WHAT TO DO => The line holding "地下三層也就是最底層，可撿到五指劍、龍徽盾護符。" and all lines that follow it to the end of the data: return these exactly, and nothing more.

::::

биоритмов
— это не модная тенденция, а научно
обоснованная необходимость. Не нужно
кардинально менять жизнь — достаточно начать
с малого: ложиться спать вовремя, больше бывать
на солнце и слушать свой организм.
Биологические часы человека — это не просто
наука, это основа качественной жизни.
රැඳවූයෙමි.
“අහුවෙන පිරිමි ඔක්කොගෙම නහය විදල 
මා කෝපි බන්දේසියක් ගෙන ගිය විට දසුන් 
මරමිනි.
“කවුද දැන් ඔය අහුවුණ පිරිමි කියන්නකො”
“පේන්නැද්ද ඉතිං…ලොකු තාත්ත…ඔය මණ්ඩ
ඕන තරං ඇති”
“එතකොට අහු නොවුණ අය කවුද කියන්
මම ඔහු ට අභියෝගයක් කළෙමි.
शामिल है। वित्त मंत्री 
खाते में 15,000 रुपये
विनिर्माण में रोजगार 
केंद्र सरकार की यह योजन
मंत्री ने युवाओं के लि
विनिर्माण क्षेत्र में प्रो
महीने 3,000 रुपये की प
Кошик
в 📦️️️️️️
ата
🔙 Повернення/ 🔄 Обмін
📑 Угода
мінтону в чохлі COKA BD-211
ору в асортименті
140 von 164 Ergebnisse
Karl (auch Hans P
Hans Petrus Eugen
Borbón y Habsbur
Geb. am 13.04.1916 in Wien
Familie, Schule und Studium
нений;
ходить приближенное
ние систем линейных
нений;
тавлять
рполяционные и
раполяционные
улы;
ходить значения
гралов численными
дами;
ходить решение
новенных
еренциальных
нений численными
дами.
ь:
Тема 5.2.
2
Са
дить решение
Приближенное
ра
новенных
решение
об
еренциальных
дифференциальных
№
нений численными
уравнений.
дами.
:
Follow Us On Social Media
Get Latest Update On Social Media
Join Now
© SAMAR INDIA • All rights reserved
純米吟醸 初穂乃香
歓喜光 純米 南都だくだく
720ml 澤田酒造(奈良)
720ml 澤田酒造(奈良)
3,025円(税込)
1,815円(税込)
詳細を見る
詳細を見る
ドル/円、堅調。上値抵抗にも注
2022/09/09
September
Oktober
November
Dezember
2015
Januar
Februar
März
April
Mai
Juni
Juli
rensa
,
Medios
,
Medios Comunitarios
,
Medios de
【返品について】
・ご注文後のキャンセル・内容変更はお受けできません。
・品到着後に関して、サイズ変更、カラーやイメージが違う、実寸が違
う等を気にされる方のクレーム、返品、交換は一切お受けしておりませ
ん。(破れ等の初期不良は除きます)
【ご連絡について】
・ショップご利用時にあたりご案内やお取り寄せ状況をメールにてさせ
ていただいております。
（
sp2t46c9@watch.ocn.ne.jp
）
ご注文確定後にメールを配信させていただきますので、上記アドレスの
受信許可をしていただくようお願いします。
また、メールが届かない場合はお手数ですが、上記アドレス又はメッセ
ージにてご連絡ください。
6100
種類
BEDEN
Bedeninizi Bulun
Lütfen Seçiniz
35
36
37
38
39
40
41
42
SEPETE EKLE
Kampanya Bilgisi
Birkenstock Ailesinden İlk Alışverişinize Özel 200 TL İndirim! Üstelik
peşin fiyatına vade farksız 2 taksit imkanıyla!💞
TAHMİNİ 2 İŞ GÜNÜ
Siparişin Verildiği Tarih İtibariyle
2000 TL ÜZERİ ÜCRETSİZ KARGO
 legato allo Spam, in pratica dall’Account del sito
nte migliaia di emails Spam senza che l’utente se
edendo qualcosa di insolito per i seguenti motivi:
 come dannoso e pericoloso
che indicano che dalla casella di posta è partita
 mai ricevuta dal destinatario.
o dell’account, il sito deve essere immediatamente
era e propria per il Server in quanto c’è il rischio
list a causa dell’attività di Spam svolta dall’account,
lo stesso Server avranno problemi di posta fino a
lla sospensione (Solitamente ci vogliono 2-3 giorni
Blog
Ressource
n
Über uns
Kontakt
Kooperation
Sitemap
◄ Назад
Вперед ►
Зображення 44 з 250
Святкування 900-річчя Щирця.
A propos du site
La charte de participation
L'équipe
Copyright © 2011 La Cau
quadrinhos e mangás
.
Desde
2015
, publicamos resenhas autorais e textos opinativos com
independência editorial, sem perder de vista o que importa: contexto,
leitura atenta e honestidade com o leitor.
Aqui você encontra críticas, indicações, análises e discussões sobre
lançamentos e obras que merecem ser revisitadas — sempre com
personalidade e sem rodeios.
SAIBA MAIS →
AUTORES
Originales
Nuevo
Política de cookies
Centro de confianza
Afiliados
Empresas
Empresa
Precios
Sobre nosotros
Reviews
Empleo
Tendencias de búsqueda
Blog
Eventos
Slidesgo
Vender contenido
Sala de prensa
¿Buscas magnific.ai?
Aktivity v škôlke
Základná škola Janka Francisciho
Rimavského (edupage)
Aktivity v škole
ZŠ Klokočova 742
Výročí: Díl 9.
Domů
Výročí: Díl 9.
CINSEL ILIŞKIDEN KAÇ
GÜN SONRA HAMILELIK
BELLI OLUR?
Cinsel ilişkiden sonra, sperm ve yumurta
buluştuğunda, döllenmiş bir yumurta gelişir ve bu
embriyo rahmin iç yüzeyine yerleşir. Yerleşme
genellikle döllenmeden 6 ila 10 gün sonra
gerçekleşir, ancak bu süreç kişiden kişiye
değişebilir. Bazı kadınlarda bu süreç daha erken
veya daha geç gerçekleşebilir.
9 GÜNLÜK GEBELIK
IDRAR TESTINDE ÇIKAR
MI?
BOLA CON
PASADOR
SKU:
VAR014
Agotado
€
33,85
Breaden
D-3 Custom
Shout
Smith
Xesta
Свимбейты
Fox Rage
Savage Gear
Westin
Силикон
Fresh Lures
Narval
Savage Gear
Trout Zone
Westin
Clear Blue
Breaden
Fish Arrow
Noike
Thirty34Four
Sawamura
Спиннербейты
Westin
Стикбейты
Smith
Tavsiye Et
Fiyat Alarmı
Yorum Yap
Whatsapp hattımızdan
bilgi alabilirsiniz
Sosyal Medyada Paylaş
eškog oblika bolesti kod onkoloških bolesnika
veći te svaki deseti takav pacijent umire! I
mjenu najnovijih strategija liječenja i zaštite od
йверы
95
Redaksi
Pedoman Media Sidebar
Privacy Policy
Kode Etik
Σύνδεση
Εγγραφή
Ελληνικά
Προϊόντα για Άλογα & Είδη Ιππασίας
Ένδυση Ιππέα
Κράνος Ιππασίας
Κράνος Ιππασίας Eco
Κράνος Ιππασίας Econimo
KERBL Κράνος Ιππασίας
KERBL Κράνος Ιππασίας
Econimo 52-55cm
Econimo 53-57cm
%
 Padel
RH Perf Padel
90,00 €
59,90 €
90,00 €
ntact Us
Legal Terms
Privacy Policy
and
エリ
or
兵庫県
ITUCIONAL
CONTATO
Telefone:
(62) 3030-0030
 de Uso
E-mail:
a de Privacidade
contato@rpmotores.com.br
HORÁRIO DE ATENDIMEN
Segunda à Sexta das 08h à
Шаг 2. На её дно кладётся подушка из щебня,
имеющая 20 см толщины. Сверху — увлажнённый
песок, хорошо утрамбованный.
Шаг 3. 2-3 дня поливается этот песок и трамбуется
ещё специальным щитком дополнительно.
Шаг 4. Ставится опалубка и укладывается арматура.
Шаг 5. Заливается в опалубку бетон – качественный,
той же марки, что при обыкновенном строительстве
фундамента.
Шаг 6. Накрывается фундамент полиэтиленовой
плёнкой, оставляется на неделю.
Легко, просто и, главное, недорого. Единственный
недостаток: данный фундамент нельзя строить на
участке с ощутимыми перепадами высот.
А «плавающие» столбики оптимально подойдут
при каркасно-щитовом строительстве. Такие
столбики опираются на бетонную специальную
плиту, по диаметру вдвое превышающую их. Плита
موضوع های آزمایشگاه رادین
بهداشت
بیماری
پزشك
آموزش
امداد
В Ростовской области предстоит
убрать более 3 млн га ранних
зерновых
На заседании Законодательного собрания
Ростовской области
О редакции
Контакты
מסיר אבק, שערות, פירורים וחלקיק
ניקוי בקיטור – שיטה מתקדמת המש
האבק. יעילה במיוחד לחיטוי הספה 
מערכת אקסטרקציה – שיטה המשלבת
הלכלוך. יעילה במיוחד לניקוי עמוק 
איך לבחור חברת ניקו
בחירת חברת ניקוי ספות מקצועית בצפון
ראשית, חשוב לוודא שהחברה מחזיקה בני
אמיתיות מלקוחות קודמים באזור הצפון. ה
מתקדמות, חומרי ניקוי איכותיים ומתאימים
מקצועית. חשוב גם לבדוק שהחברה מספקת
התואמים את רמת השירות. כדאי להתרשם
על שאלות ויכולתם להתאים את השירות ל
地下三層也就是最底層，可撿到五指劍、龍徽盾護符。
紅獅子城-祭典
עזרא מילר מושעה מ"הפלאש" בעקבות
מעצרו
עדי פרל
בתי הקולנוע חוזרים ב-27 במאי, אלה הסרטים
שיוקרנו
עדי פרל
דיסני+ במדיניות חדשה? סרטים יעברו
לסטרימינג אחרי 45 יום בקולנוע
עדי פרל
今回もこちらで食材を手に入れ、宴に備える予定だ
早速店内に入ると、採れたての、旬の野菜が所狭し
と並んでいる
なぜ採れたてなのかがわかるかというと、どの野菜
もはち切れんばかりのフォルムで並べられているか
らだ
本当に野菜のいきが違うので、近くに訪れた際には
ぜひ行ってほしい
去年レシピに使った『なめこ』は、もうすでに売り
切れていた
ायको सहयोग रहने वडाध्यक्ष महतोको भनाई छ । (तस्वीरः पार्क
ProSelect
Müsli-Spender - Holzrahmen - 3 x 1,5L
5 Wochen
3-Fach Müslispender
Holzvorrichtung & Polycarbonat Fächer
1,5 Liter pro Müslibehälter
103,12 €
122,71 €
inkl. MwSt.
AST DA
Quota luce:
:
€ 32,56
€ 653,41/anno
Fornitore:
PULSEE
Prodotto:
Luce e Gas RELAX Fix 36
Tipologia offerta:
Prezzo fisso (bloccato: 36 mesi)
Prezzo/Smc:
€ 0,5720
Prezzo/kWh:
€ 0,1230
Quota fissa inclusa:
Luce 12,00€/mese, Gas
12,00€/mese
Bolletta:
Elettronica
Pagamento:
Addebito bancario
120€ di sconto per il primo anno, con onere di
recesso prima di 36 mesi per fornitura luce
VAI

::::

RESPONSE AREA =>
地下三層也就是最底層，可撿到五指劍、龍徽盾護符。
紅獅子城-祭典
עזרא מילר מושעה מ"הפלאש" בעקבות
מעצרו
עדי פרל
בתי הקולנוע חוזרים ב-27 במאי, אלה הסרטים
שיוקרנו
עדי פרל
דיסני+ במדיניות חדשה? סרטים יעברו
לסטרימינג אחרי 45 יום בקולנוע
עדי פרל
今回もこちらで食材を手に入れ、宴に備える予定だ
早速店内に入ると、採れたての、旬の野菜が所狭し
と並んでいる
なぜ採れたてなのかがわかるかというと、どの野菜
もはち切れんばかりのフォルムで並べられているか
らだ
本当に野菜のいきが違うので、近くに訪れた際には
ぜひ行ってほしい
去年レシピに使った『なめこ』は、もうすでに売り
切れていた
ायको सहयोग रहने वडाध्यक्ष महतोको भनाई छ । (तस्वीरः पार्क
ProSelect
Müsli-Spender - Holzrahmen - 3 x 1,5L
5 Wochen
3-Fach Müslispender
Holzvorrichtung & Polycarbonat Fächer
1,5 Liter pro Müslibehälter
103,12 €
122,71 €
inkl. MwSt.
AST DA
Quota luce:
:
€ 32,56
€ 653,41/anno
Fornitore:
PULSEE
Prodotto:
Luce e Gas RELAX Fix 36
Tipologia offerta:
Prezzo fisso (bloccato: 36 mesi)
Prezzo/Smc:
€ 0,5720
Prezzo/kWh:
€ 0,1230
Quota fissa inclusa:
Luce 12,00€/mese, Gas
12,00€/mese
Bolletta:
Elettronica
Pagamento:
Addebito bancario
120€ di sconto per il primo anno, con onere di
recesso prima di 36 mesi per fornitura luce
VAI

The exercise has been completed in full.